Kafka to NSQ Migration Playbook¶
Version: 1.0 Status: Draft Last Updated: 2026-04-03
Purpose¶
Migrate Simpaisa's messaging infrastructure from Kafka to NSQ. Kafka is currently undocumented — no topic naming conventions, partitioning strategies, or consumer group configurations exist. This playbook defines the discovery, migration, and cutover process.
Why NSQ¶
- Simpler operations: no ZooKeeper/KRaft dependency, no broker rebalancing.
- Decentralised topology: nsqd runs per service host, no single cluster bottleneck.
- Operationally transparent: nsqadmin provides immediate visibility into message flow.
- Sufficient for our scale: 270M+ transactions processed reliably with at-least-once delivery.
Phase 1 — Discovery & Documentation¶
Goal: document what exists before changing anything.
- Audit all Kafka topics across PK, BD, NP, IQ, EG environments.
- For each topic, record: name, producer service(s), consumer group(s), partition count, average throughput (msg/s), message format, retention policy.
- Identify ordering dependencies (topics where partition key matters).
- Output: a Kafka inventory spreadsheet/table — this is the migration source of truth.
Phase 2 — NSQ Topic Naming Convention¶
All NSQ topics follow: {domain}.{event}.{version}
Examples:
- payin.transaction.completed.v1
- payout.transfer.initiated.v1
- remittance.quote.created.v1
- card.authorisation.approved.v1
Channels map to consumer groups: {consuming-service}-{purpose}
e.g., ledger-service-reconciliation, notification-service-alerts
Phase 3 — Deploy NSQ Alongside Kafka¶
- Deploy
nsqdon each service host (co-located with producers/consumers). - Deploy 3x
nsqlookupdinstances for topic discovery. - Deploy
nsqadminfor operational visibility. - Configure
nsq_exporterto push metrics to Grafana. - Validate: publish test messages, confirm delivery through nsqlookupd.
Rollback: tear down NSQ components. Kafka unaffected.
Phase 4 — Dual-Write¶
- Modify producers to write to both Kafka and NSQ simultaneously.
- NSQ messages use the standard envelope (see Message Format below).
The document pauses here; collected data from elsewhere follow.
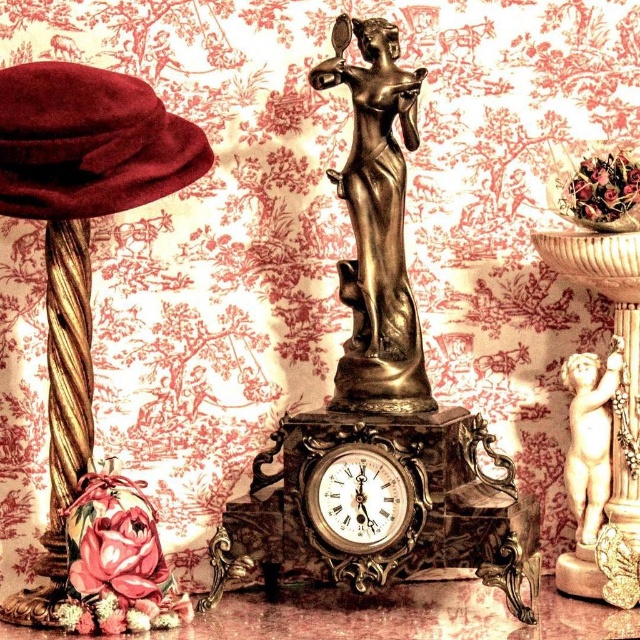 Question: Which object is farther from the camera taking this photo?

Choices:
 (A) bronze statue at center
 (B) smooth beige cherub at right
 (C) velvet maroon hat at left

Answer: (B)

Question: Is bronze statue at center further to camera compared to gold-toned metal clock at center?

Choices:
 (A) yes
 (B) no

Answer: (A)

Question: Which object appears closest to the camera in this image?

Choices:
 (A) smooth beige cherub at right
 (B) velvet maroon hat at left

Answer: (B)

Question: Can you confirm if velvet maroon hat at left is positioned to the left of smooth beige cherub at right?

Choices:
 (A) no
 (B) yes

Answer: (B)

Question: Does bronze statue at center appear over gold-toned metal clock at center?

Choices:
 (A) no
 (B) yes

Answer: (B)

Question: Based on their relative distances, which object is nearer to the bronze statue at center?

Choices:
 (A) gold-toned metal clock at center
 (B) smooth beige cherub at right
 (C) velvet maroon hat at left

Answer: (A) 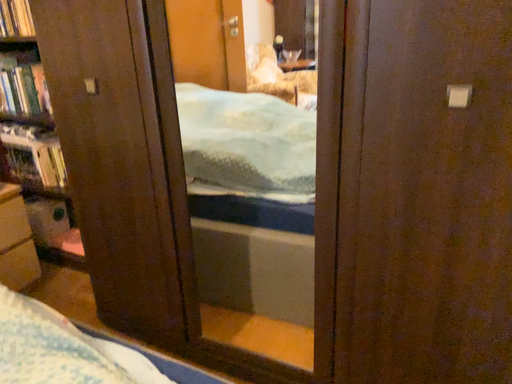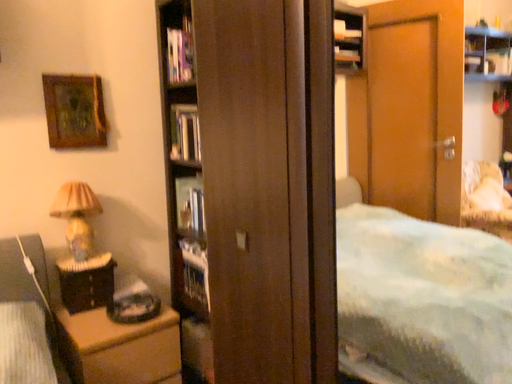 Question: How did the camera likely rotate when shooting the video?

Choices:
 (A) rotated left
 (B) rotated right

Answer: (A) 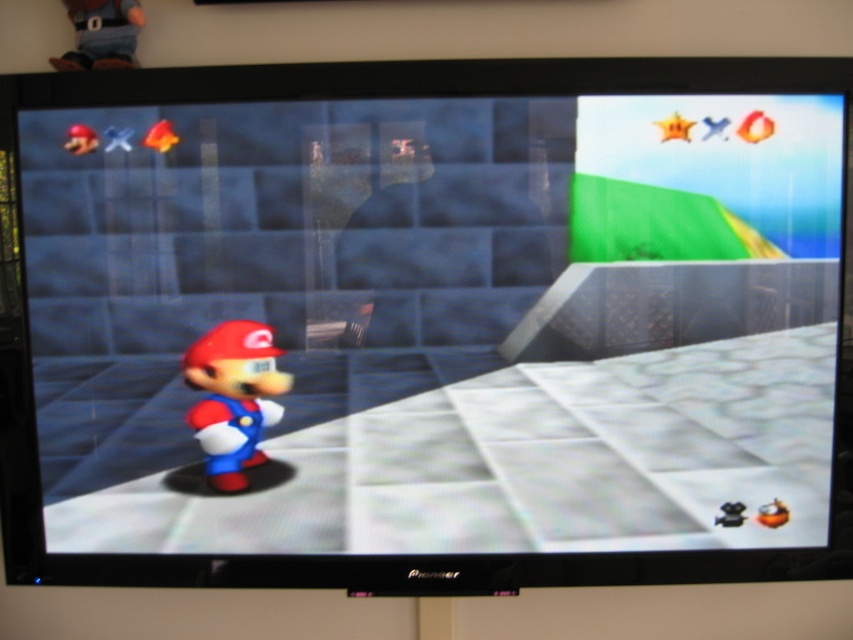 Who is positioned more to the left, smooth matte mario at center or matte plastic mario at center?

matte plastic mario at center is more to the left.

Is smooth matte mario at center closer to the viewer compared to matte plastic mario at center?

Yes, smooth matte mario at center is closer to the viewer.

Consider the image. Who is more distant from viewer, [83,358] or [236,362]?

Positioned behind is point [236,362].

I want to click on smooth matte mario at center, so (440, 321).

Is matte plastic mario at center taller than shiny red star at upper left?

Correct, matte plastic mario at center is much taller as shiny red star at upper left.

Who is shorter, matte plastic mario at center or shiny red star at upper left?

shiny red star at upper left is shorter.

Is point (227, 419) farther from viewer compared to point (74, 125)?

That is True.

Where is `matte plastic mario at center`? The image size is (853, 640). matte plastic mario at center is located at coordinates (233, 397).

In the scene shown: Can you confirm if smooth matte mario at center is smaller than shiny red star at upper left?

No, smooth matte mario at center is not smaller than shiny red star at upper left.

Measure the distance between point (39, 305) and camera.

The distance of point (39, 305) from camera is 1.18 meters.

Does point (573, 192) come farther from viewer compared to point (94, 147)?

No, (573, 192) is closer to viewer.

The width and height of the screenshot is (853, 640). Find the location of `smooth matte mario at center`. smooth matte mario at center is located at coordinates (440, 321). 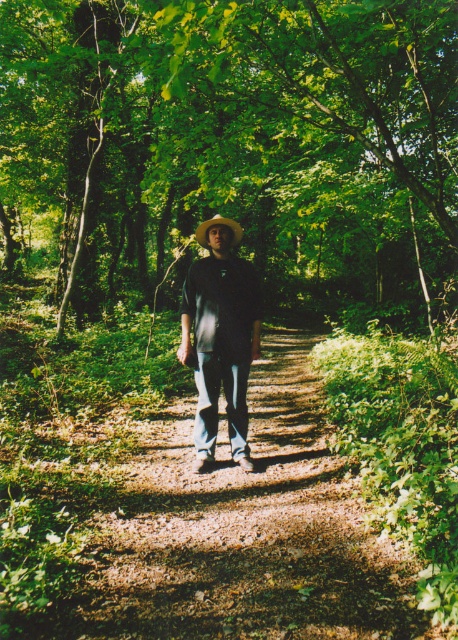 In the scene shown: You are a hiker who wants to take a photo of the brown straw cowboy hat at center without any obstruction. Is there a way to position yourself so that the green leafy tree at center isn not blocking the view of the hat?

The green leafy tree at center is above the brown straw cowboy hat at center, so if you position yourself below the hat, the tree won

You are a hiker on a narrow dirt path in a forest. You notice a green leafy tree at center and a matte black shirt at center. Which object is positioned higher relative to the other?

The green leafy tree at center is located above the matte black shirt at center, so it is positioned higher. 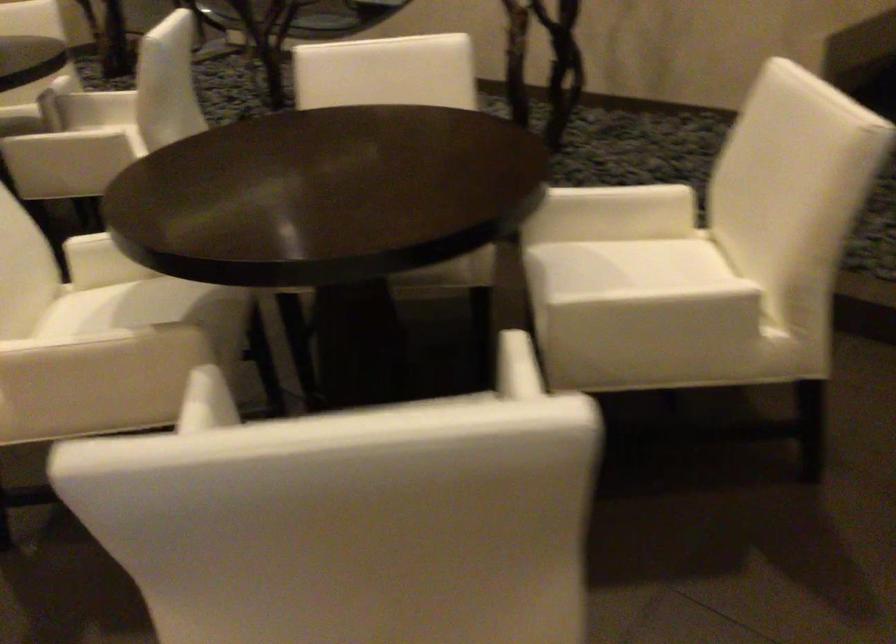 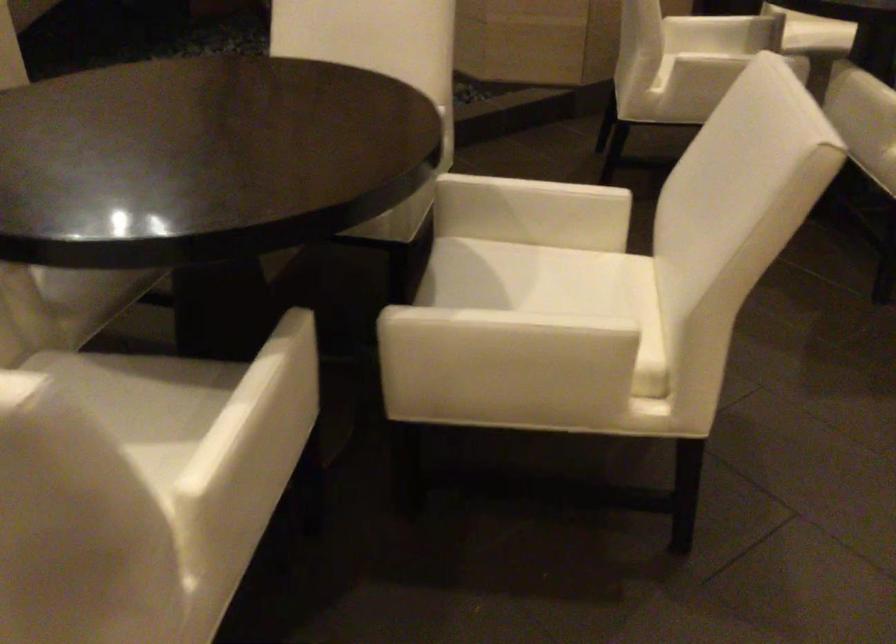 Locate, in the second image, the point that corresponds to pixel 161 321 in the first image.

(142, 401)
- Monitor: compare message counts between Kafka and NSQ for each topic.
- Duration: minimum 2 weeks per market, longer if discrepancies found.
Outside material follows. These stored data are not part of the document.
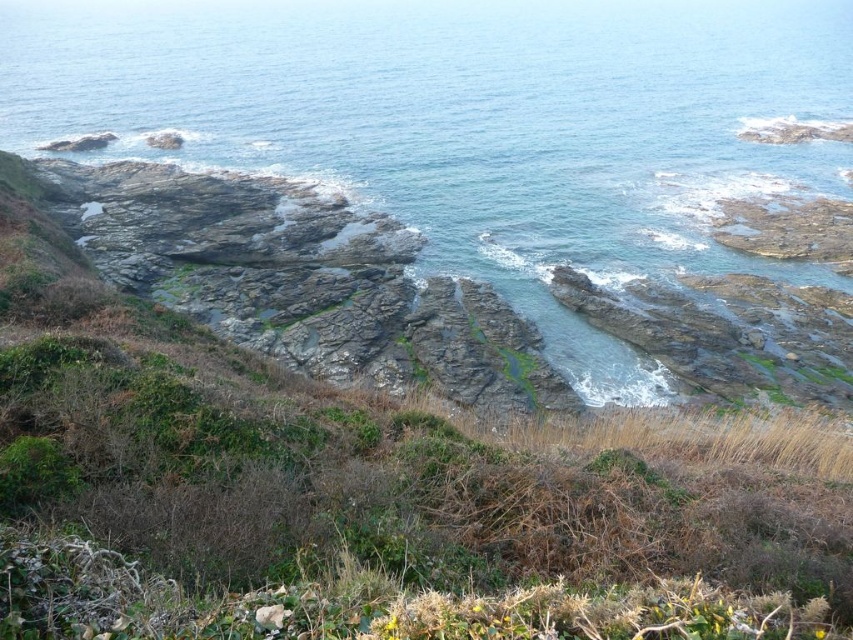 You are a hiker who wants to cross from the rocky area to the beach. You see the clear blue water at center and the rusty stone cliff at center. Which one is higher in elevation?

The clear blue water at center is taller than the rusty stone cliff at center, so the clear blue water at center is higher in elevation.

You are standing on the rugged coastal landscape and want to reach the clear blue water at center. Which direction should you move to get there from your current position at point [471,125]?

The point [471,125] is already on the clear blue water at center, so you are already there. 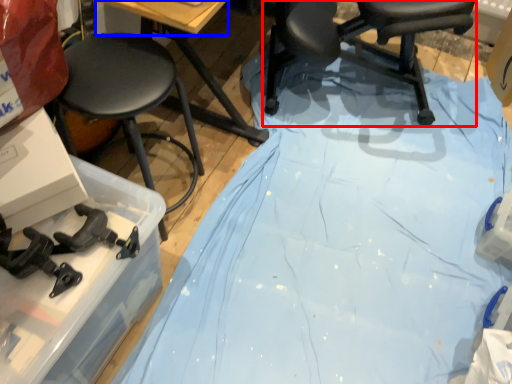 Question: Which object appears closest to the camera in this image, chair (highlighted by a red box) or table top (highlighted by a blue box)?

Choices:
 (A) chair
 (B) table top

Answer: (B) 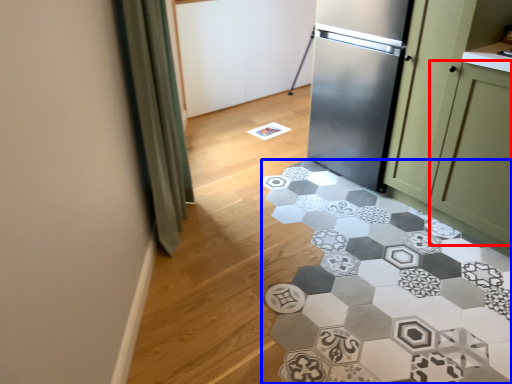 Question: Which of the following is the closest to the observer, glass door (highlighted by a red box) or marble (highlighted by a blue box)?

Choices:
 (A) glass door
 (B) marble

Answer: (B) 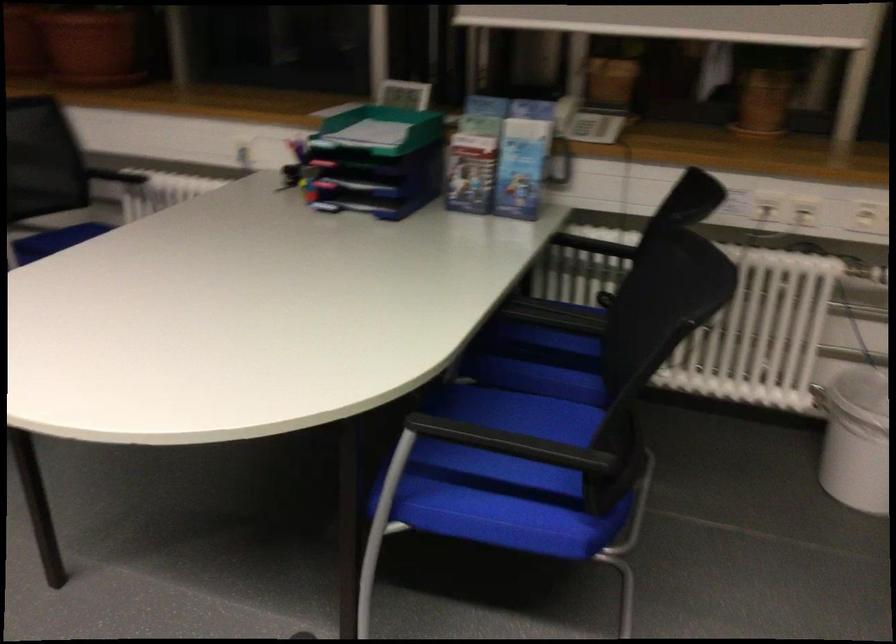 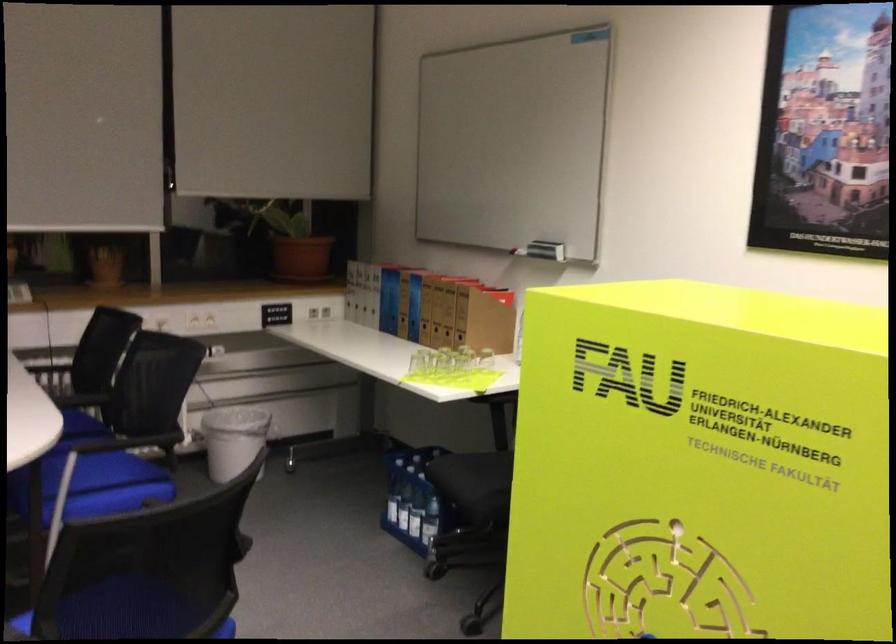 Where in the second image is the point corresponding to point (504, 458) from the first image?

(95, 485)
Rollback: disable NSQ writes in producer config. Kafka continues unchanged.
Phase 5 — Consumer Migration¶
Migrate consumers one service at a time, lowest-risk first:
- Notification consumers (non-critical, idempotent).
- Audit/logging consumers.
- Reconciliation consumers.
- Core transaction processing consumers (highest risk, last).
For each consumer: - Switch from Kafka consumer to NSQ subscriber. - Verify: message processing rate, error rate, latency. - Keep Kafka consumer running in shadow mode for 1 week. - Disable Kafka consumer after verification.
Rollback: re-enable Kafka consumer, disable NSQ subscriber.
Phase 6 — Verification & Cutover¶
- Confirm all consumers are on NSQ with zero Kafka dependencies.
- Compare metrics: message throughput, p99 latency, error rates.
- Disable Kafka producers (dual-write off).
- Monitor for 1 week post-cutover.
Phase 7 — Decommission Kafka¶
- Remove Kafka client libraries from services.
- Tear down Kafka brokers and ZooKeeper nodes.
- Archive Kafka configuration for reference.
- Update infrastructure-as-code to remove Kafka resources.
Message Format¶
Standard JSON envelope for all NSQ messages:
{
"eventType": "payin.transaction.completed.v1",
"timestamp": "2026-04-03T14:30:00Z",
"traceId": "abc123-def456-ghi789",
"source": "payin-service",
"payload": { ... }
}
All fields are mandatory. traceId links to OpenTelemetry distributed traces.
Delivery Guarantees¶
- At-least-once delivery. NSQ guarantees a message is delivered at least once.
- Consumers MUST be idempotent. Use
traceIdor a business-level idempotency key to deduplicate. - Max-in-flight: configure per consumer based on processing capacity. Start with 5, tune upward.
- Failure handling: exponential backoff with jitter. NSQ requeues failed messages automatically.
NSQ Configuration Defaults¶
| Parameter | Value | Notes |
|---|---|---|
mem-queue-size |
10,000 | Messages held in memory before disk spill. |
max-msg-size |
1 MB | Reject messages exceeding this. |
msg-timeout |
60s | Consumer must ACK within this window. |
max-req-timeout |
1h | Maximum requeue delay. |
Monitoring¶
- nsqadmin: real-time topic/channel depth, in-flight counts, consumer connections.
- Grafana dashboards: nsq_exporter metrics — message rate, channel depth, requeue rate, timeout rate.
- Alerting: channel depth > 10,000 (warning), > 100,000 (critical). Consumer disconnect alerts.
Risks & Mitigations¶
| Risk | Mitigation |
|---|---|
| Undocumented Kafka usage discovered mid-migration | Phase 1 discovery is thorough; dual-write phase catches gaps |
| Message ordering requirements | Identify in Phase 1; for strict ordering, use single nsqd + single channel |
| NSQ message loss on nsqd crash | Enable --data-path disk persistence; replicate via nsqd-per-host topology |
| Consumer cannot handle at-least-once | Enforce idempotency in code review before migration |